Reconnaissant que la lutte contre les MGF ne représente pas un sujet
de campagne de quelques leaders politiques mais un important problème
à échelle régionale et internationale;
Prenant acte des résultats obtenus par les groupes de travail et de la
qualité des contributions tant des orateurs que de tous les
participants, ainsi que l'importance des contributions techniques des
experts sur les questions liées aux MGF, qui ont rendu possible le
succès de cette Conférence.
Réitérant l’importance de l'Appel International "Stop FGM", lancé le
10 Décembre 2002 et signé par des Premières Dames africaines ainsi que
par des nombreuses personnalités internationales, ainsi que le
Programme "Zero Tolerance pour MGF" lancé par le CIAF (Comite Inter-
Africaine) le 6 Février 2003 et par la suite pris en compte par les
Nations Unies. ;.
Remerciant les organisateurs pour avoir pris l'initiative de convoquer
cette Conférence Internationale à Nairobi, et exprimant tout
particulièrement son appréciation à l'Association AMWIK et au
Gouvernement du Kenya pour l'accueil chaleureux reçu à Nairobi et pour
avoir assuré les meilleures conditions possibles de travail;
Remerciant les sponsors et les autres donateurs pour avoir fourni les
ressources pour cette Conférence Internationale ainsi que pour son
suivi, rendant possible le débat et l’échange d'expériences et
d'information dans un contexte de dialogue ouvert et productif;
Nous les participants, déclarons que:
A. La Conférence Internationale de Nairobi sur les MGF représente un
passage central du processus visant à reconnaître les MGF comme une
question politique, économique, sociale et culturelle affectant les
droits humains, mettant en œuvre le dispositif de la Déclaration du
Caire sur l’élimination des MGF, adopté par les participants de la
Conférence du Caire sur les Instruments Juridiques pour la prévention
des Mutilations Génitales Féminines" du 21-23 juin 2003;
B. La pratique des MGF est une violation des droits de la femme et des
filles et une atteinte à leur dignité. Elle n’a de base dans aucune
religion, mais au contraire elle contribue à la dégradation du statut
des femmes en violant les droits fondamentaux des femmes et des
fillettes.
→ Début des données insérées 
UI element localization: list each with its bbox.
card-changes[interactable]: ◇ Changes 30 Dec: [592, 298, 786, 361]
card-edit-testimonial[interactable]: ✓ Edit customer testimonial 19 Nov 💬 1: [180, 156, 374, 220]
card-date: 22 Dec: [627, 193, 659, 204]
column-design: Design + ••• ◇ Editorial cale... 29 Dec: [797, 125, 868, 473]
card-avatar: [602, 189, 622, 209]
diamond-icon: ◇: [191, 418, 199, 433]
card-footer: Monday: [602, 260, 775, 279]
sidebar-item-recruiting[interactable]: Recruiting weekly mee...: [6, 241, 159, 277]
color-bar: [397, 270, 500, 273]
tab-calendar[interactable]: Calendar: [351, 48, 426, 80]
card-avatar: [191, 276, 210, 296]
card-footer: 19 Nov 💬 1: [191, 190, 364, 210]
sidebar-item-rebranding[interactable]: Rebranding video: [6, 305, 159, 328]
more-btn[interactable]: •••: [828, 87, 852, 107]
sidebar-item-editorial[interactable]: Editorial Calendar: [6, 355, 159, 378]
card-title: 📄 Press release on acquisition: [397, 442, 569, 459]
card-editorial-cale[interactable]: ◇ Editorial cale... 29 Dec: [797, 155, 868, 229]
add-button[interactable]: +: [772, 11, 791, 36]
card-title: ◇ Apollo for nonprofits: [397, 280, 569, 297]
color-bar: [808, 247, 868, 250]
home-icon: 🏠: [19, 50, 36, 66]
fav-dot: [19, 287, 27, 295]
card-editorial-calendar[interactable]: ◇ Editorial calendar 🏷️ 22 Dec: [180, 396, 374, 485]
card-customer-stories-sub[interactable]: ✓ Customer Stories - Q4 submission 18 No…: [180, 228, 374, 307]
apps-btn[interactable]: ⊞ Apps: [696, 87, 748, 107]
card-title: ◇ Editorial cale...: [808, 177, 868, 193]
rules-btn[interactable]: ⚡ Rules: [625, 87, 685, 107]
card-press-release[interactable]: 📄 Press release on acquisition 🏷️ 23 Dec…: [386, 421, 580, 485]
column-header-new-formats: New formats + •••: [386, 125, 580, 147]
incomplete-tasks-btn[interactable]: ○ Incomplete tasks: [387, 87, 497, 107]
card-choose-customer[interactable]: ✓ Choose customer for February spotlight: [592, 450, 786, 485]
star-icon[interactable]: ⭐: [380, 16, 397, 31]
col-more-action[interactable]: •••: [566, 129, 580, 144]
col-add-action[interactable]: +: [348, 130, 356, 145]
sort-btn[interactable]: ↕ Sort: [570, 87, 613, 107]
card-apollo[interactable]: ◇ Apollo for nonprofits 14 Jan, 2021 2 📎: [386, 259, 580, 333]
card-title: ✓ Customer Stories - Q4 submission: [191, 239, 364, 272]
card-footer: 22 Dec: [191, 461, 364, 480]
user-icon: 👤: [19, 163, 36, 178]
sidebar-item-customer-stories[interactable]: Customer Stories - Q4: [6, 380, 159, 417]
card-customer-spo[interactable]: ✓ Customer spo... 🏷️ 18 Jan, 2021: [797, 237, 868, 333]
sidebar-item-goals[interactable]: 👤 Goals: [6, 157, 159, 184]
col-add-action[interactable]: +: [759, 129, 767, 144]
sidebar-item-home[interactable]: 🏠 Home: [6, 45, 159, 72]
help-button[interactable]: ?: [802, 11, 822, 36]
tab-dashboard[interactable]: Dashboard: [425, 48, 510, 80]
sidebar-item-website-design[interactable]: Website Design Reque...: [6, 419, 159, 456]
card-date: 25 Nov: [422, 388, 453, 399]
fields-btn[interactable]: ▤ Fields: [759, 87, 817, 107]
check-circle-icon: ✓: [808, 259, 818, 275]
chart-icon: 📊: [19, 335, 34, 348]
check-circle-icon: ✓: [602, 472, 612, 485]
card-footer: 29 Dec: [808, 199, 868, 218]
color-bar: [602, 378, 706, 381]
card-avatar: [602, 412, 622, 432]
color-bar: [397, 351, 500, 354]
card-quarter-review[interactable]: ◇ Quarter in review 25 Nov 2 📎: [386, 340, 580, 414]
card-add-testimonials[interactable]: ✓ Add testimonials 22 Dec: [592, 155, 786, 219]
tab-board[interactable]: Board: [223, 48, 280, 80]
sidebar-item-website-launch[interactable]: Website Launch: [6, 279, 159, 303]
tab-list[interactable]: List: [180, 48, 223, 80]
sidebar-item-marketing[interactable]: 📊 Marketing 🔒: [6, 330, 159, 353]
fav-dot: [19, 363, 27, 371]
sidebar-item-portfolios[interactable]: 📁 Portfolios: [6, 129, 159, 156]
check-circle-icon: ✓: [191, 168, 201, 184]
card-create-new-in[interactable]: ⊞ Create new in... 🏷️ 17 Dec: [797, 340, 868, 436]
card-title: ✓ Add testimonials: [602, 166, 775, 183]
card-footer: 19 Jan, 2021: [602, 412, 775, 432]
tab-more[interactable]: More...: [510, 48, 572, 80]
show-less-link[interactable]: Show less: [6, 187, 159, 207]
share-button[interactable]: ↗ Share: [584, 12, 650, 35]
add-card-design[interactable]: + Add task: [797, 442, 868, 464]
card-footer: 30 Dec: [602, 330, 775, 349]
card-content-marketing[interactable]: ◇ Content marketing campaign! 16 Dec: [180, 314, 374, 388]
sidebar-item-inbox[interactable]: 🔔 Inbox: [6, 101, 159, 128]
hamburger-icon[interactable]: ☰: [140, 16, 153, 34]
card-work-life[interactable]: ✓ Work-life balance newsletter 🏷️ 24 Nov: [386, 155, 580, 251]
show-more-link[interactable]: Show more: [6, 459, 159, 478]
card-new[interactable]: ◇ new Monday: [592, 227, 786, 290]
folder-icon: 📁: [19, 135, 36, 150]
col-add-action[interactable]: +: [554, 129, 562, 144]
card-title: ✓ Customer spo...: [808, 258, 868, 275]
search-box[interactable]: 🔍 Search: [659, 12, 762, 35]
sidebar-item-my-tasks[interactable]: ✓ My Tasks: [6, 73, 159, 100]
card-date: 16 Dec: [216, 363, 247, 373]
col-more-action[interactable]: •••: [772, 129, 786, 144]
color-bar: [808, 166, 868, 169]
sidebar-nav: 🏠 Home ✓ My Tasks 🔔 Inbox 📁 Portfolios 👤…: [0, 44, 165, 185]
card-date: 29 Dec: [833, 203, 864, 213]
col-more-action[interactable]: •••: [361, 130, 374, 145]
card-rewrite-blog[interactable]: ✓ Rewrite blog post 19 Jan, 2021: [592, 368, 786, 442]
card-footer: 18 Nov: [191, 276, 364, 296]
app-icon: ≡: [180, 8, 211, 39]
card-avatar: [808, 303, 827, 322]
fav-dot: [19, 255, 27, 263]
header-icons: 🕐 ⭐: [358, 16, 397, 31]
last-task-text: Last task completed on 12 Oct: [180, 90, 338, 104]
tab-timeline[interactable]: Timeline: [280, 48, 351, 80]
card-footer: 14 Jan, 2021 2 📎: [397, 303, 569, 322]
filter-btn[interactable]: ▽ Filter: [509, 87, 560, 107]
Les efforts pour l'élimination des MGF devraient être
effectués de manière telle à renforcer le concept que la pratique des
MGF est une violation des droits humains ainsi qu’une question
politique; plus particulièrement, l'information du public et
l'éducation sur la pratique des MGF devraient se concentrer sur la
dimension “droits humains” et la nécessité de solutions politiques,
car la médicalisation de la pratique cache le vrai problème et empêche
le développement des solutions effectives a long terme. Les
professionnelles médicales en particulier devraient rejeter les MGF et
reconnaître le problème comme une violation des droits humains des
fillettes et des femmes ;
C. Le Protocole de Maputo, adopté par consensus par les Chefs d’Etat
de l'Union Africaine en juillet 2003, est une initiative très
importante pour l'éradication des pratiques traditionnelles néfastes,
et en particulier l’article 5 sur les MGF. La ratification et la mise
en oeuvre effective du Protocole par le plus grand nombre de pays
africains possible, et sa rapide entrée en vigueur, constituera un pas
en avant considérable, pas seulement pour la lutte contre les MGF mais
aussi pour les droits des femmes et les questions de genre en général.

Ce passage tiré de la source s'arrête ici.